REQUIREMENT: Below are some records. Return exactly their lines from the one containing "Twój nowy wpis" through the one containing "В сфере продаж отечественных ОС в", and drop the pictures.

START SUPPLIED RECORDS

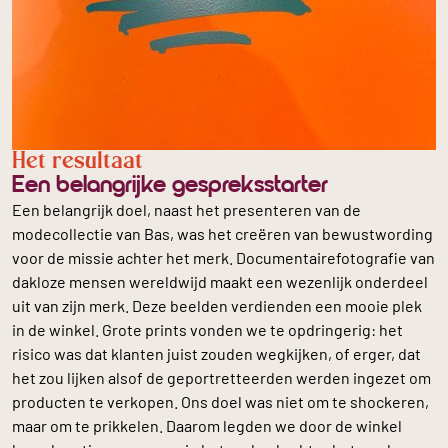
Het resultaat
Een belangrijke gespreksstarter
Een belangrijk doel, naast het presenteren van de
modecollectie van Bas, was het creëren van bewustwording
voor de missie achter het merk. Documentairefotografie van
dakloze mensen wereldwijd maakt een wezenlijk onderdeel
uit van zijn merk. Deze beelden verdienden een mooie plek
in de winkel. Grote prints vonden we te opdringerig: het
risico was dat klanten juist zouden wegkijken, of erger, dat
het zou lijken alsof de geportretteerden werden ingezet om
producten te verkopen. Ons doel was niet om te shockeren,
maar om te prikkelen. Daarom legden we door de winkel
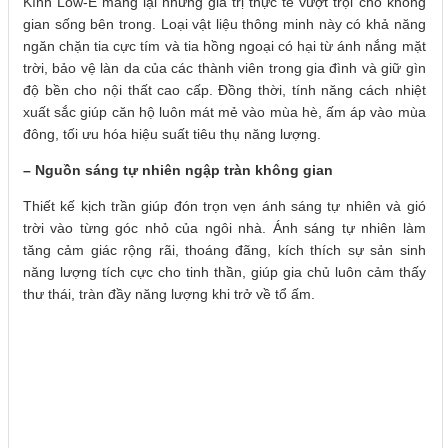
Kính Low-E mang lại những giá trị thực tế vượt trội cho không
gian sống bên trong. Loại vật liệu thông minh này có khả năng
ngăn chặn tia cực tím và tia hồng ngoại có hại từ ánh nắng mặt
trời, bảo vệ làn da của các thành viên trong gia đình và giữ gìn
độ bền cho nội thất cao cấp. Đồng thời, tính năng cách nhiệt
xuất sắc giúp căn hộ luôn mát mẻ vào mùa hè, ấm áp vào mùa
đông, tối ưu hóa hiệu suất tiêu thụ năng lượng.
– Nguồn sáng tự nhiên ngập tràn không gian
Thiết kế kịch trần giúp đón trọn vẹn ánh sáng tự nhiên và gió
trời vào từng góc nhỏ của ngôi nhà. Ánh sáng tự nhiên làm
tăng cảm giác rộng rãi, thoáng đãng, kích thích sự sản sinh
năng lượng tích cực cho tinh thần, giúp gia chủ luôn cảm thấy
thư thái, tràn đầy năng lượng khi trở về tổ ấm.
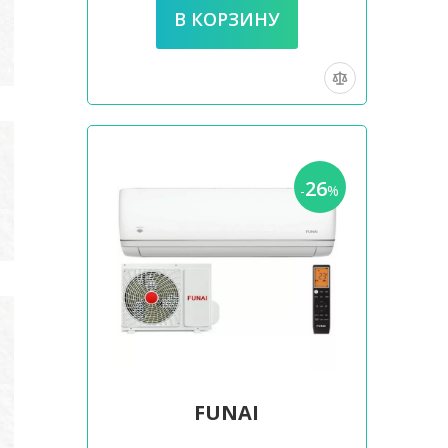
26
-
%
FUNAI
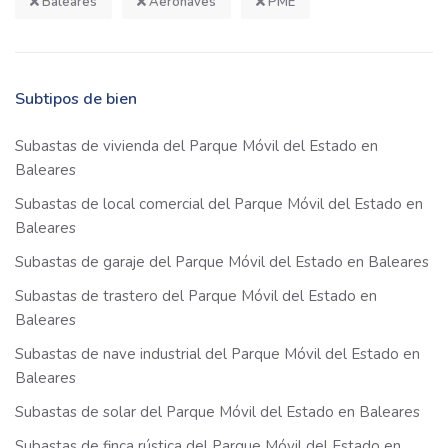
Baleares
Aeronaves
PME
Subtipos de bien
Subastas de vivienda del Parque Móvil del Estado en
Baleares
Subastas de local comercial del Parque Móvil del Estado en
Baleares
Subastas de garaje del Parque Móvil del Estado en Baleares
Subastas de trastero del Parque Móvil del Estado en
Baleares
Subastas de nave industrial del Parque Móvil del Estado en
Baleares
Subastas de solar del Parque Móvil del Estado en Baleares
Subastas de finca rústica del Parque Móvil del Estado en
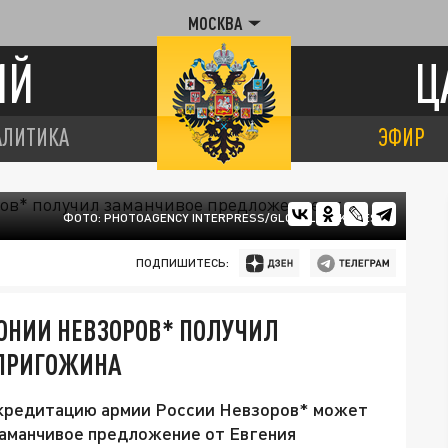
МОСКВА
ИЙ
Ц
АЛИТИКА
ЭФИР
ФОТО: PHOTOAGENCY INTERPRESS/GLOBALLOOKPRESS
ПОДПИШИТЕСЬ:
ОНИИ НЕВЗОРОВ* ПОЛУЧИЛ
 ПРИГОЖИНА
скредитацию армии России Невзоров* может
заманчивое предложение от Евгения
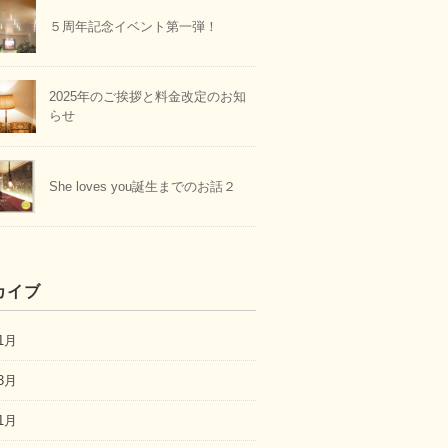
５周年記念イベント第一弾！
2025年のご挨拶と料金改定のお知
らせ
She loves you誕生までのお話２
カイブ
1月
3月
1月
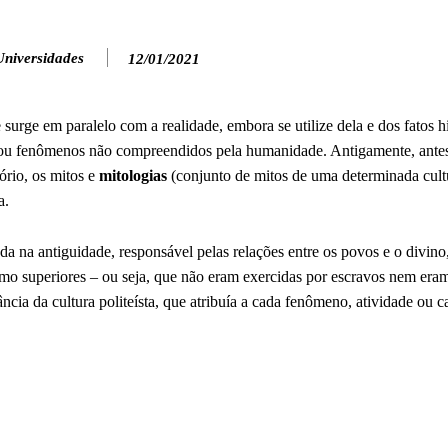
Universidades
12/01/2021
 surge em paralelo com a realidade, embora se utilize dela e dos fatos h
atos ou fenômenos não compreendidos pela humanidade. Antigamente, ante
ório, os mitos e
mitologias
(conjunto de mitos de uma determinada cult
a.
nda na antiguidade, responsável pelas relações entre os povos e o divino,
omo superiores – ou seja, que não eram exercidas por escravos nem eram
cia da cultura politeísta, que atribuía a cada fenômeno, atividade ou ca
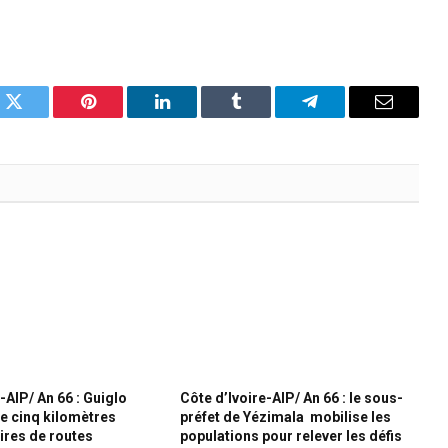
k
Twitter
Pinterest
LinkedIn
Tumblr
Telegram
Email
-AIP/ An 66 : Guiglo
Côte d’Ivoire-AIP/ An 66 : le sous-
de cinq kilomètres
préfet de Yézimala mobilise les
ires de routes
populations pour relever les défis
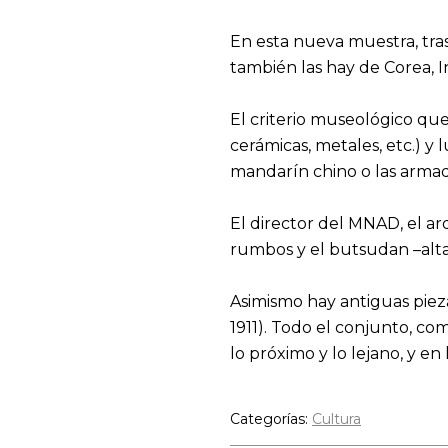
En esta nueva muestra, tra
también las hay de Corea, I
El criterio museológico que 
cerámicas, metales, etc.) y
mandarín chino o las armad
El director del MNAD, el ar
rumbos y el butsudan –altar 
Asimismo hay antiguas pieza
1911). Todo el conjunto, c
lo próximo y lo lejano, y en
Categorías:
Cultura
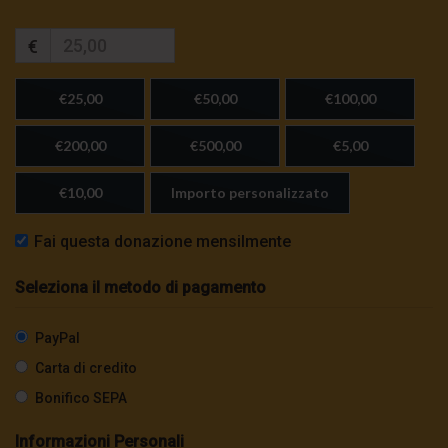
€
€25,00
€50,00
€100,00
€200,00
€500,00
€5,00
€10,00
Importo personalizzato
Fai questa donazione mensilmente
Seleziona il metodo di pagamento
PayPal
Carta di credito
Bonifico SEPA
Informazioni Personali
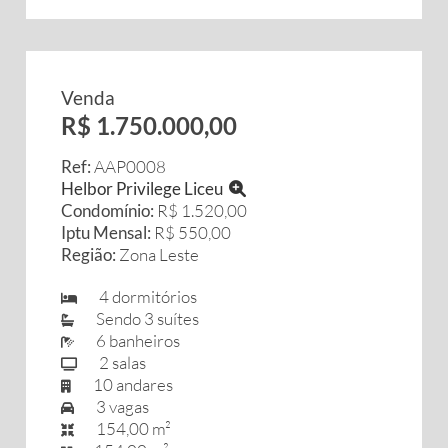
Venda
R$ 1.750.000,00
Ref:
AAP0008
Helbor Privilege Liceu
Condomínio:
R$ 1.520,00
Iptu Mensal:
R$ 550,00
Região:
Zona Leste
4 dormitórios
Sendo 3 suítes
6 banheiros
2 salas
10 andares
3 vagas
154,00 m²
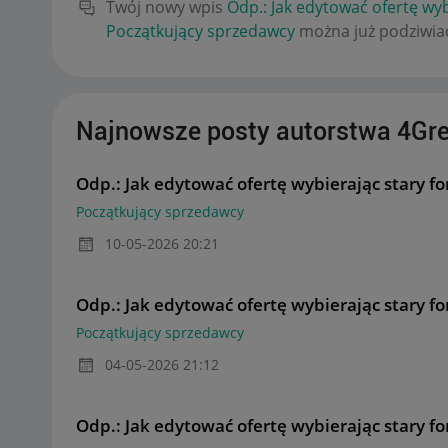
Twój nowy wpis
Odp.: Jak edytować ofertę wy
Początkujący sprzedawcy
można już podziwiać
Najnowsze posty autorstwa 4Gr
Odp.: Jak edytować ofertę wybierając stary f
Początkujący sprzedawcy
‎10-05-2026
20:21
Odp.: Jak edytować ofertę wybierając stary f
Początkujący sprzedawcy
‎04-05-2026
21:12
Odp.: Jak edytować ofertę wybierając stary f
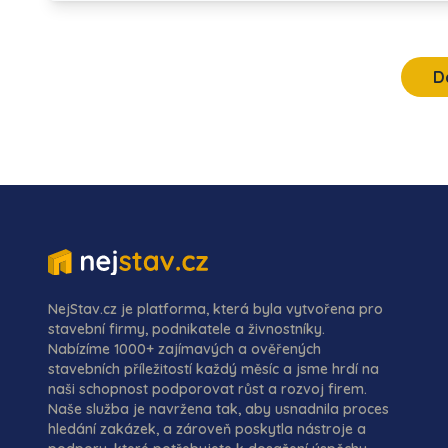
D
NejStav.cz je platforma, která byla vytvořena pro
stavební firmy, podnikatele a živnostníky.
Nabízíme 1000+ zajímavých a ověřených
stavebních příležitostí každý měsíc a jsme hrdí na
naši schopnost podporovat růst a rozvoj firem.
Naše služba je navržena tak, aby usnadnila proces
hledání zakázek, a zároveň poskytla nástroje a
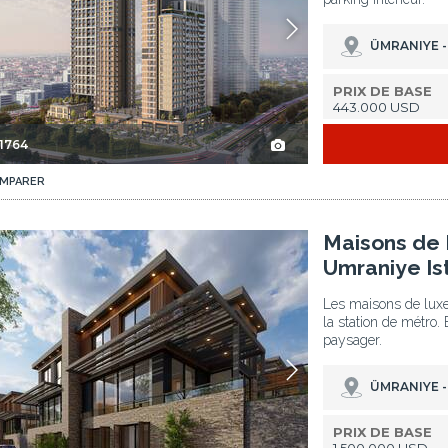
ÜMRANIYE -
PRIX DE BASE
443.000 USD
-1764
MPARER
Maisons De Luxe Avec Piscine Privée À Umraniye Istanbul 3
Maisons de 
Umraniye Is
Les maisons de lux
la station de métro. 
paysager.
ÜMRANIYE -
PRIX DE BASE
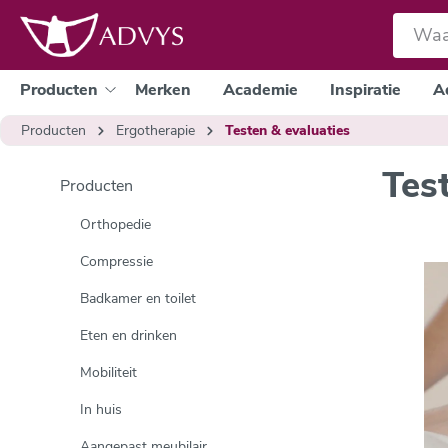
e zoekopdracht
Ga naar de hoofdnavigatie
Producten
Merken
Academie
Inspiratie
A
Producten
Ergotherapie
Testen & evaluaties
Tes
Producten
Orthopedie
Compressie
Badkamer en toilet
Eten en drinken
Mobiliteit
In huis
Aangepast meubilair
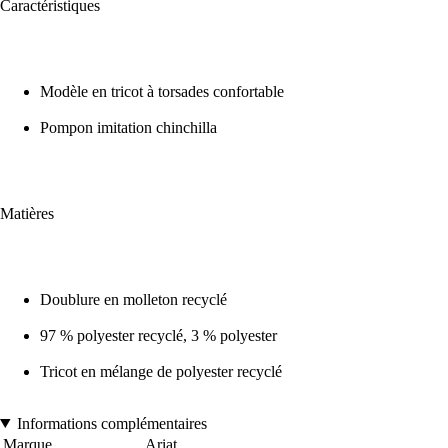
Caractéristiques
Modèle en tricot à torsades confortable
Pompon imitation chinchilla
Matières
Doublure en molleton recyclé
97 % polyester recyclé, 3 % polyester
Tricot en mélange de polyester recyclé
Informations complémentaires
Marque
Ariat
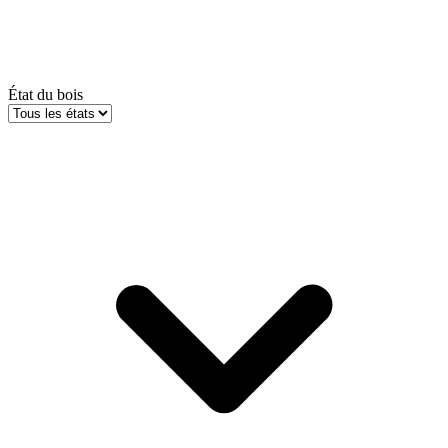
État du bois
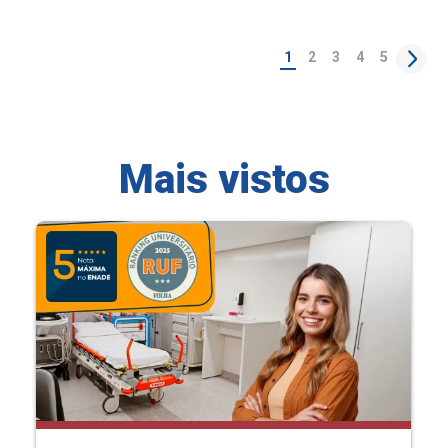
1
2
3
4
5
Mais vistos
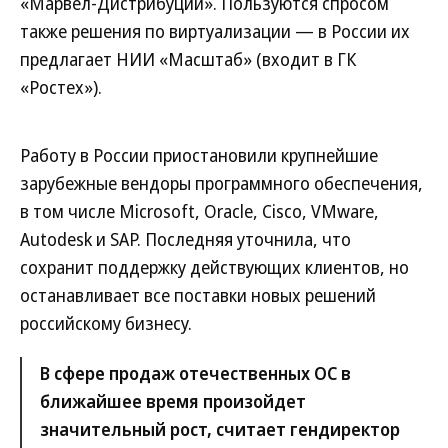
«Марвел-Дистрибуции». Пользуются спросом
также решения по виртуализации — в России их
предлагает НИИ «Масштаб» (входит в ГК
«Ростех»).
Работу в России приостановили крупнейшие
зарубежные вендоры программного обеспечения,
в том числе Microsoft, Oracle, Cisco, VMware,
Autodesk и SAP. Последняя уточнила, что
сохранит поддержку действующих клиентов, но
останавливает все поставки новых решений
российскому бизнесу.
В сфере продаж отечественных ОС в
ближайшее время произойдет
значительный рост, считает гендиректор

END SUPPLIED RECORDS

EXPECTED OUTPUT:
Twój nowy wpis
Odp.: Jak edytować ofertę wy
Początkujący sprzedawcy
można już podziwiać
Najnowsze posty autorstwa 4Gr
Odp.: Jak edytować ofertę wybierając stary f
Początkujący sprzedawcy
‎10-05-2026
20:21
Odp.: Jak edytować ofertę wybierając stary f
Początkujący sprzedawcy
‎04-05-2026
21:12
Odp.: Jak edytować ofertę wybierając stary f
D
NejStav.cz je platforma, která byla vytvořena pro
stavební firmy, podnikatele a živnostníky.
Nabízíme 1000+ zajímavých a ověřených
stavebních příležitostí každý měsíc a jsme hrdí na
naši schopnost podporovat růst a rozvoj firem.
Naše služba je navržena tak, aby usnadnila proces
hledání zakázek, a zároveň poskytla nástroje a
ÜMRANIYE -
PRIX DE BASE
443.000 USD
-1764
MPARER
Maisons De Luxe Avec Piscine Privée À Umraniye Istanbul 3
Maisons de 
Umraniye Is
Les maisons de lux
la station de métro. 
paysager.
ÜMRANIYE -
PRIX DE BASE
e zoekopdracht
Ga naar de hoofdnavigatie
Producten
Merken
Academie
Inspiratie
A
Producten
Ergotherapie
Testen & evaluaties
Tes
Producten
Orthopedie
Compressie
Badkamer en toilet
Eten en drinken
Mobiliteit
In huis
Aangepast meubilair
Caractéristiques
Modèle en tricot à torsades confortable
Pompon imitation chinchilla
Matières
Doublure en molleton recyclé
97 % polyester recyclé, 3 % polyester
Tricot en mélange de polyester recyclé
Informations complémentaires
Marque
Ariat
État du bois
1
2
3
4
5
Mais vistos
«Марвел-Дистрибуции». Пользуются спросом
также решения по виртуализации — в России их
предлагает НИИ «Масштаб» (входит в ГК
«Ростех»).
Работу в России приостановили крупнейшие
зарубежные вендоры программного обеспечения,
в том числе Microsoft, Oracle, Cisco, VMware,
Autodesk и SAP. Последняя уточнила, что
сохранит поддержку действующих клиентов, но
останавливает все поставки новых решений
российскому бизнесу.
В сфере продаж отечественных ОС в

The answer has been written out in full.